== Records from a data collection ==

----

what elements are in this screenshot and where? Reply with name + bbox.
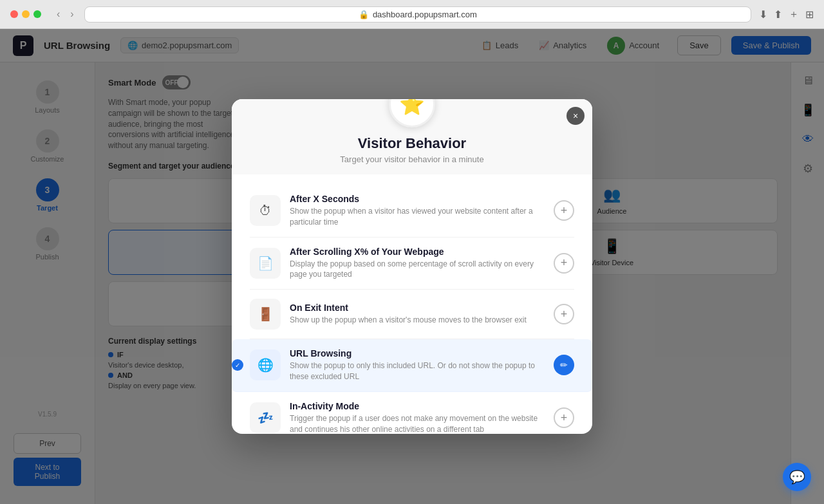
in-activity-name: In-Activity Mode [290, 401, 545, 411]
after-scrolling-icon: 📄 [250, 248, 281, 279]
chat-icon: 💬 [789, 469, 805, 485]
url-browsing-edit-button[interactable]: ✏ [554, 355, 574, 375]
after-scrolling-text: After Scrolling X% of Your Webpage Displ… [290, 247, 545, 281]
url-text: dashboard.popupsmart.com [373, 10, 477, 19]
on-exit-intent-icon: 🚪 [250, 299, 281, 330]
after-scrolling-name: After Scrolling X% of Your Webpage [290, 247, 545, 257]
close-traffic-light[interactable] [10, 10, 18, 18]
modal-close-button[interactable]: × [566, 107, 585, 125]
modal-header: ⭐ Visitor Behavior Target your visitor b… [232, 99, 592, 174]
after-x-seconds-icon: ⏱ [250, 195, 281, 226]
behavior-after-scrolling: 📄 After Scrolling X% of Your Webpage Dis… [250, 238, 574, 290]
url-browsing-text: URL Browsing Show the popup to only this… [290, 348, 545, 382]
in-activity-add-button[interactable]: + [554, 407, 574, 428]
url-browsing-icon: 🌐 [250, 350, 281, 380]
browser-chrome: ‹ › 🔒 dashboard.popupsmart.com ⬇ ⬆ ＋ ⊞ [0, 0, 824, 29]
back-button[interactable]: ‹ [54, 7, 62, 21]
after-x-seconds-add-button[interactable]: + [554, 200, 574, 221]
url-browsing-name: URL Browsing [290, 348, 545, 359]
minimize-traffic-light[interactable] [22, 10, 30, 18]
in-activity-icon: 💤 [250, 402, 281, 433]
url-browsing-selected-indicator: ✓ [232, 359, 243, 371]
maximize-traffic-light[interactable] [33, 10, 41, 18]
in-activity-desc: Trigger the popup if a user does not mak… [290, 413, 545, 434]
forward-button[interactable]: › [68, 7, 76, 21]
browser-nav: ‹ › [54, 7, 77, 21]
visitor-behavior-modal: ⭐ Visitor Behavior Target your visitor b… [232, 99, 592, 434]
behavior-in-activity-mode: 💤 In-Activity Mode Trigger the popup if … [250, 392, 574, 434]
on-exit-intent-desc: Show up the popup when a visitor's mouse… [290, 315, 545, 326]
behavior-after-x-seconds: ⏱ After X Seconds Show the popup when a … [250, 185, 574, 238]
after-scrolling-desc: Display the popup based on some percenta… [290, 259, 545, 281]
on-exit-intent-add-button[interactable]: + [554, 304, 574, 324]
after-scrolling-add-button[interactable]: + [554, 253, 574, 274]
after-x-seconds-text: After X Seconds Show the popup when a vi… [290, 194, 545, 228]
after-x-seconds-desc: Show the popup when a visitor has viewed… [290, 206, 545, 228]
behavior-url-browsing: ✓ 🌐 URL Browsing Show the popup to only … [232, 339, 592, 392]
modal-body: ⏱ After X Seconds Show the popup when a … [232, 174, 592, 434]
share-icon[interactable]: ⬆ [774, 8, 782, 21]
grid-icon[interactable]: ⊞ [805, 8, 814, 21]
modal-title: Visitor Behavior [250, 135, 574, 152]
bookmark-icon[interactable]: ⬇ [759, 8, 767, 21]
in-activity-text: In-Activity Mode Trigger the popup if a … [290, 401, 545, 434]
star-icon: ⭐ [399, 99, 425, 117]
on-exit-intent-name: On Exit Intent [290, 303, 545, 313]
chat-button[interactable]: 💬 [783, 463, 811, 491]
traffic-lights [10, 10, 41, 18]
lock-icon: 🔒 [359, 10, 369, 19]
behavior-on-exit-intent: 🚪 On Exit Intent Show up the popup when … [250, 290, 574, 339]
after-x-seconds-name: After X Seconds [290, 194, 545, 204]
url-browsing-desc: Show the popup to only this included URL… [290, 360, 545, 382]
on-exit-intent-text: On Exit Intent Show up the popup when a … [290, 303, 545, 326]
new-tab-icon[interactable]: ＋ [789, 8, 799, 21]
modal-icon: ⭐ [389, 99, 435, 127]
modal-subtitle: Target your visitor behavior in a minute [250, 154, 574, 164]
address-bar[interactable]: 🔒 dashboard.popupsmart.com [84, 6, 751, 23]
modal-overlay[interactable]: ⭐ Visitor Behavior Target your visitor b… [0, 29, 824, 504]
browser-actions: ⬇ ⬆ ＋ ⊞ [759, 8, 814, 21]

----

== Exercise brief ==
Skip the pictures, then retype every line above exactly.

== Result of this exercise ==
what elements are in this screenshot and where? Reply with name + bbox.
in-activity-name: In-Activity Mode [290, 401, 545, 411]
after-scrolling-icon: 📄 [250, 248, 281, 279]
chat-icon: 💬 [789, 469, 805, 485]
url-browsing-edit-button[interactable]: ✏ [554, 355, 574, 375]
after-scrolling-text: After Scrolling X% of Your Webpage Displ… [290, 247, 545, 281]
url-text: dashboard.popupsmart.com [373, 10, 477, 19]
on-exit-intent-icon: 🚪 [250, 299, 281, 330]
after-scrolling-name: After Scrolling X% of Your Webpage [290, 247, 545, 257]
close-traffic-light[interactable] [10, 10, 18, 18]
modal-close-button[interactable]: × [566, 107, 585, 125]
modal-header: ⭐ Visitor Behavior Target your visitor b… [232, 99, 592, 174]
after-x-seconds-icon: ⏱ [250, 195, 281, 226]
behavior-after-scrolling: 📄 After Scrolling X% of Your Webpage Dis… [250, 238, 574, 290]
url-browsing-text: URL Browsing Show the popup to only this… [290, 348, 545, 382]
in-activity-add-button[interactable]: + [554, 407, 574, 428]
url-browsing-icon: 🌐 [250, 350, 281, 380]
browser-chrome: ‹ › 🔒 dashboard.popupsmart.com ⬇ ⬆ ＋ ⊞ [0, 0, 824, 29]
back-button[interactable]: ‹ [54, 7, 62, 21]
after-x-seconds-add-button[interactable]: + [554, 200, 574, 221]
url-browsing-name: URL Browsing [290, 348, 545, 359]
minimize-traffic-light[interactable] [22, 10, 30, 18]
in-activity-icon: 💤 [250, 402, 281, 433]
url-browsing-selected-indicator: ✓ [232, 359, 243, 371]
maximize-traffic-light[interactable] [33, 10, 41, 18]
in-activity-desc: Trigger the popup if a user does not mak… [290, 413, 545, 434]
forward-button[interactable]: › [68, 7, 76, 21]
browser-nav: ‹ › [54, 7, 77, 21]
visitor-behavior-modal: ⭐ Visitor Behavior Target your visitor b… [232, 99, 592, 434]
behavior-in-activity-mode: 💤 In-Activity Mode Trigger the popup if … [250, 392, 574, 434]
on-exit-intent-desc: Show up the popup when a visitor's mouse… [290, 315, 545, 326]
behavior-after-x-seconds: ⏱ After X Seconds Show the popup when a … [250, 185, 574, 238]
after-scrolling-desc: Display the popup based on some percenta… [290, 259, 545, 281]
on-exit-intent-add-button[interactable]: + [554, 304, 574, 324]
after-scrolling-add-button[interactable]: + [554, 253, 574, 274]
after-x-seconds-text: After X Seconds Show the popup when a vi… [290, 194, 545, 228]
after-x-seconds-desc: Show the popup when a visitor has viewed… [290, 206, 545, 228]
behavior-url-browsing: ✓ 🌐 URL Browsing Show the popup to only … [232, 339, 592, 392]
modal-body: ⏱ After X Seconds Show the popup when a … [232, 174, 592, 434]
share-icon[interactable]: ⬆ [774, 8, 782, 21]
grid-icon[interactable]: ⊞ [805, 8, 814, 21]
modal-title: Visitor Behavior [250, 135, 574, 152]
bookmark-icon[interactable]: ⬇ [759, 8, 767, 21]
in-activity-text: In-Activity Mode Trigger the popup if a … [290, 401, 545, 434]
star-icon: ⭐ [399, 99, 425, 117]
on-exit-intent-name: On Exit Intent [290, 303, 545, 313]
chat-button[interactable]: 💬 [783, 463, 811, 491]
traffic-lights [10, 10, 41, 18]
lock-icon: 🔒 [359, 10, 369, 19]
behavior-on-exit-intent: 🚪 On Exit Intent Show up the popup when … [250, 290, 574, 339]
after-x-seconds-name: After X Seconds [290, 194, 545, 204]
url-browsing-desc: Show the popup to only this included URL… [290, 360, 545, 382]
on-exit-intent-text: On Exit Intent Show up the popup when a … [290, 303, 545, 326]
new-tab-icon[interactable]: ＋ [789, 8, 799, 21]
modal-icon: ⭐ [389, 99, 435, 127]
modal-subtitle: Target your visitor behavior in a minute [250, 154, 574, 164]
address-bar[interactable]: 🔒 dashboard.popupsmart.com [84, 6, 751, 23]
modal-overlay[interactable]: ⭐ Visitor Behavior Target your visitor b… [0, 29, 824, 504]
browser-actions: ⬇ ⬆ ＋ ⊞ [759, 8, 814, 21]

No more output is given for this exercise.